## WORK REQUEST:
All lines from the one containing "Circe e o clube" through the end of the data below are to be transcribed exactly. Leave out the rest.

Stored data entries
==============================

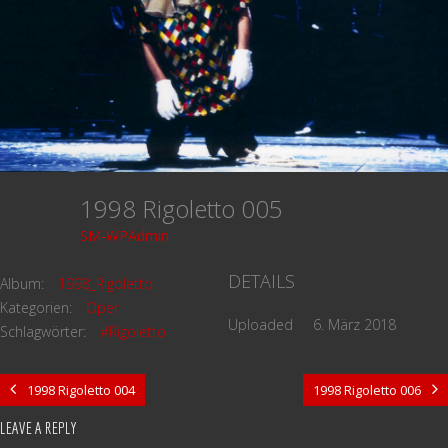
1998 Rigoletto 005
SM-WPAdmin
DETAILS
Album:
1998_Rigoletto
Kategorien:
Oper
Uploaded
6. März 2018
Schlagwörter:
#Rigoletto
1998 Rigoletto 004
1998 Rigoletto 006
LEAVE A REPLY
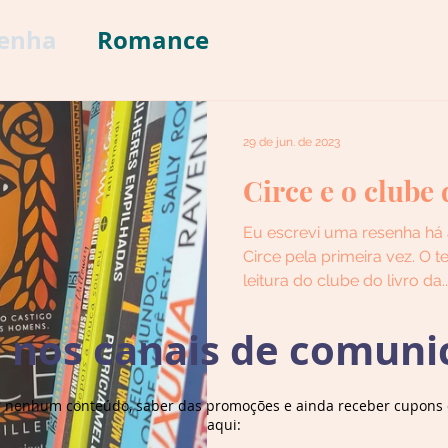
enha
Romance
29 de jun. de 2023
Circe e o clube 
Eu escrevi uma resenha há
Circe pela primeira vez. O
leitura do clube do livro da..
e nos canais de comuni
r nenhum conteúdo, saber das promoções e ainda receber cupons d
aqui:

==============================

## SOLUTION TO THE EXERCISE:
Circe e o clube 
Eu escrevi uma resenha há
Circe pela primeira vez. O
leitura do clube do livro da..
e nos canais de comuni
r nenhum conteúdo, saber das promoções e ainda receber cupons d
aqui:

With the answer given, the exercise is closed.